Он отнял руки от лица. Оно сияло, лучилось радостью; оба глаза лучились, и рот, и подбородок; и левая часть головы лучилась, лишённая растительности, и правая, покрытая жидкими волосами. Но затем в лице незнакомца появилась некая озабоченность, он спросил:
– Но как вы смогли пройти? Ведь там, наверху, пустыня, всё выжжено, ничего живого не осталось! Может быть, вы пришли из иных миров?
– Да нет, мы на плоту приплыли, из Верхней конторы, – ответила Вьюга. – И вы ошибаетесь: там, снаружи, лето, птицы поют… Хотя в последний момент всё почему-то стало замерзать…
– На плоту? – с удивлением произнёс человек. – Лето? Из Верхней Конторы? Как это странно! Это совершенно не соответствует… никаким представлениям не соответствует. Но пусть! В конечном счёте, это неважно. Вы здесь – и это главное. Значит, я могу начать свой рассказ. Итак, вы находитесь у входа на первый уровень. Отсюда…
Люди слушали с недоумением.
– Всё это, конечно, круто, – сказал Враг. – И в другой раз я бы с удовольствием послушал. Но у нас там плот, нам плыть надо…
– Мы и так от графика отстаём, – добавила Вьюга. – Может, вы нам поможете эту дверь открыть?
– Как же я её открою? – удивился незнакомец. – Для этого специальный ключ нужен.
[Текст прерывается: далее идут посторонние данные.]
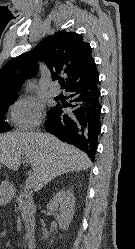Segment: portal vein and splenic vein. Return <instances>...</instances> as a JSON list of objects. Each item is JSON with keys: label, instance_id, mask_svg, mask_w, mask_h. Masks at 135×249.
<instances>
[{"label": "portal vein and splenic vein", "instance_id": "1", "mask_svg": "<svg viewBox=\"0 0 135 249\" xmlns=\"http://www.w3.org/2000/svg\"><path fill=\"white\" fill-rule=\"evenodd\" d=\"M25 162H28V160L26 159ZM33 183H34V175L30 174L26 179V187L31 188L33 186Z\"/></svg>", "mask_w": 135, "mask_h": 249}]
</instances>
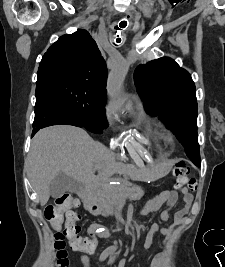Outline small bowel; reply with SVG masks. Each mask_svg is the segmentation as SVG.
Returning a JSON list of instances; mask_svg holds the SVG:
<instances>
[{"label": "small bowel", "instance_id": "c3829d8e", "mask_svg": "<svg viewBox=\"0 0 225 267\" xmlns=\"http://www.w3.org/2000/svg\"><path fill=\"white\" fill-rule=\"evenodd\" d=\"M182 196L183 201V207L180 209H177L174 214V221L179 224L182 222L184 216L188 213L189 209L191 208L192 202H193V195L189 192V190L185 187L183 188H177L176 190L171 191H164L160 194H158L153 199L149 200L145 206L143 207L141 213L143 215H147L152 212H156L160 210L162 207L164 208L163 211L160 214V218L163 222H168L170 218V213L174 209V205L178 199V195ZM98 226L92 225L90 226L88 232H89V239L94 245V248L91 252H85L87 255H91L95 252L96 249V242L98 239L97 233ZM161 232L164 236H169L171 234L170 229L166 227H161L158 223L153 222L146 234V237L143 242V249H148L152 245L153 237L155 233ZM84 252V251H83ZM87 255H83L81 257V262L85 267H88L89 265V258ZM164 259V253L160 252L155 255V257L152 260V266L151 267H162V262ZM125 266V260L122 259L119 261L117 267H124Z\"/></svg>", "mask_w": 225, "mask_h": 267}]
</instances>
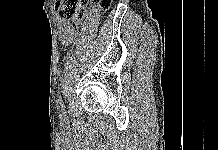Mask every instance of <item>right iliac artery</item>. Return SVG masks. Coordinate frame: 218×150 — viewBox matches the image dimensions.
I'll return each mask as SVG.
<instances>
[{"instance_id": "82829eb1", "label": "right iliac artery", "mask_w": 218, "mask_h": 150, "mask_svg": "<svg viewBox=\"0 0 218 150\" xmlns=\"http://www.w3.org/2000/svg\"><path fill=\"white\" fill-rule=\"evenodd\" d=\"M58 109H59L60 116L61 117L65 116V109L63 107L61 96H59V99H58Z\"/></svg>"}]
</instances>
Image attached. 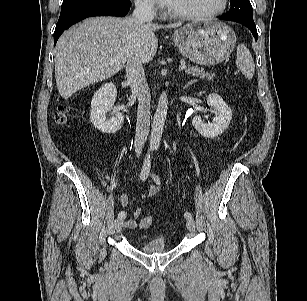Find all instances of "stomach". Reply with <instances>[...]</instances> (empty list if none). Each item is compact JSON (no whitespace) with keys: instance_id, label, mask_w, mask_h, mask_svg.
<instances>
[{"instance_id":"0dacf381","label":"stomach","mask_w":307,"mask_h":301,"mask_svg":"<svg viewBox=\"0 0 307 301\" xmlns=\"http://www.w3.org/2000/svg\"><path fill=\"white\" fill-rule=\"evenodd\" d=\"M173 40L184 57L199 65H214L228 58L235 32L222 22L189 23L174 31Z\"/></svg>"}]
</instances>
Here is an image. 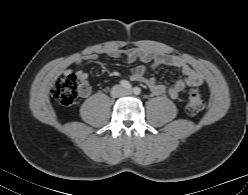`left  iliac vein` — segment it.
Masks as SVG:
<instances>
[{"instance_id":"4c4485c4","label":"left iliac vein","mask_w":248,"mask_h":195,"mask_svg":"<svg viewBox=\"0 0 248 195\" xmlns=\"http://www.w3.org/2000/svg\"><path fill=\"white\" fill-rule=\"evenodd\" d=\"M125 94H126V95L130 94V91H129V90H126V91H125Z\"/></svg>"}]
</instances>
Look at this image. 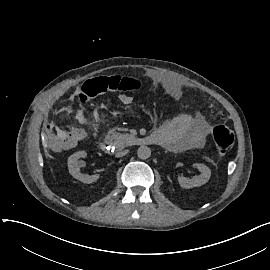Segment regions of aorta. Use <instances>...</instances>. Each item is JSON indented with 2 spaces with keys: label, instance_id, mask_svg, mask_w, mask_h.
I'll use <instances>...</instances> for the list:
<instances>
[{
  "label": "aorta",
  "instance_id": "1",
  "mask_svg": "<svg viewBox=\"0 0 270 270\" xmlns=\"http://www.w3.org/2000/svg\"><path fill=\"white\" fill-rule=\"evenodd\" d=\"M137 155L140 159H148L151 156V149L147 146H140Z\"/></svg>",
  "mask_w": 270,
  "mask_h": 270
}]
</instances>
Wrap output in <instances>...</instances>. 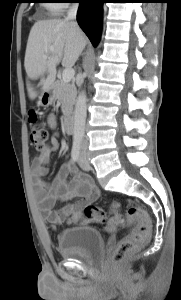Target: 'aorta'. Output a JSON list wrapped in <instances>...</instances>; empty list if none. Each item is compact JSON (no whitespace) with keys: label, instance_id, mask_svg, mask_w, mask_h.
Wrapping results in <instances>:
<instances>
[{"label":"aorta","instance_id":"762f6f07","mask_svg":"<svg viewBox=\"0 0 181 300\" xmlns=\"http://www.w3.org/2000/svg\"><path fill=\"white\" fill-rule=\"evenodd\" d=\"M87 116V96L85 91H81L77 97L74 111L73 137L82 139L85 134V123Z\"/></svg>","mask_w":181,"mask_h":300}]
</instances>
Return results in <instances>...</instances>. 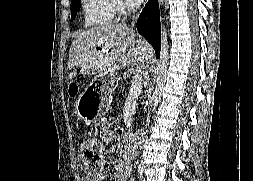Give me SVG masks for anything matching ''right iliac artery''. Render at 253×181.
Segmentation results:
<instances>
[{
	"label": "right iliac artery",
	"instance_id": "82829eb1",
	"mask_svg": "<svg viewBox=\"0 0 253 181\" xmlns=\"http://www.w3.org/2000/svg\"><path fill=\"white\" fill-rule=\"evenodd\" d=\"M138 172H139V174L141 175V174L143 173V168H141V167L139 166Z\"/></svg>",
	"mask_w": 253,
	"mask_h": 181
}]
</instances>
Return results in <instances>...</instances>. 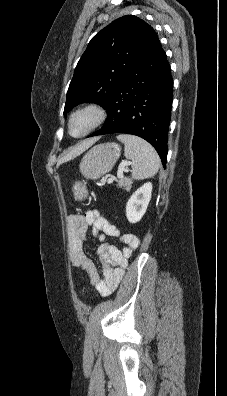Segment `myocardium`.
I'll return each instance as SVG.
<instances>
[{
    "mask_svg": "<svg viewBox=\"0 0 227 396\" xmlns=\"http://www.w3.org/2000/svg\"><path fill=\"white\" fill-rule=\"evenodd\" d=\"M81 115L90 118L88 127L79 135L72 134L71 127L73 120ZM108 113L106 108L98 102H87L75 108L69 115L67 120V130L71 137L82 138L90 134L92 131L101 126L107 119Z\"/></svg>",
    "mask_w": 227,
    "mask_h": 396,
    "instance_id": "f54148a6",
    "label": "myocardium"
}]
</instances>
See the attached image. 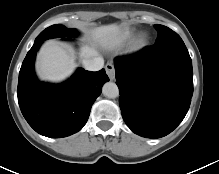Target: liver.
I'll return each instance as SVG.
<instances>
[{
    "label": "liver",
    "mask_w": 219,
    "mask_h": 174,
    "mask_svg": "<svg viewBox=\"0 0 219 174\" xmlns=\"http://www.w3.org/2000/svg\"><path fill=\"white\" fill-rule=\"evenodd\" d=\"M118 33L119 27L111 24L95 28L92 31V36L96 42L105 45ZM97 55L98 51L93 46H85L80 52L83 59L95 58ZM36 67L39 76L43 80L58 82L71 75L76 64L70 49L59 45L55 41H48L40 49Z\"/></svg>",
    "instance_id": "obj_1"
}]
</instances>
Ключ есть у дежурного, но к нему обращаться нельзя. Никак нельзя! Потому что этот вход, Малый Секретный, охраняют боевые отморозки из Первого гвардейского полка рецидива. Договориться с ними невозможно. Вообще мы тут с вами слишком задержались, возле двери, и разговариваем громко. Если они нас услышат, я за вашу жизнь копейки не дам.
– Да один из них тут уже был, – сообщил Враг. – Даже шмалять в меня начал, только не попал. А потом у него патроны кончились, рожок оказался незаряженный, и он отчалил.
– Тут был дежурный?! – вскричал человек в плаще – но тихо вскричал, почти шёпотом. – Тогда бежать надо! Они сейчас вернутся! Ещё разок карты раздадут и вернутся. Я даже знаю, на что они будут играть: проигравший должен будет вас в шахту скинуть. И я вас всех здесь не закрою – много вас. Так что бежим! И свет выключи, издалека видно.
Почему-то никто не стал с ним спорить. Враг выключил фонарик, все подхватили рюкзаки и последовали за человеком в плаще. Под тусклым светом одинокой лампочки дошли до места, где коридор разделялся. Повернули направо, вышли к лестнице. Здесь слышнее стал гул, стон и скрежет, гуще и отвратней вонь. Звуки и запахи доносились снизу, из темноты. Между тем проводник повёл людей вверх – один пролёт, второй, третий. Взобравшись на верхнюю площадку, толкнул дверь и вошёл в комнату, показавшуюся людям, после низких коридоров, и высокой, и светлой. Свет (правда, какой-то мрачный, мутный) шёл из круглых окошек с толстыми стеклами, вроде корабельных иллюминаторов.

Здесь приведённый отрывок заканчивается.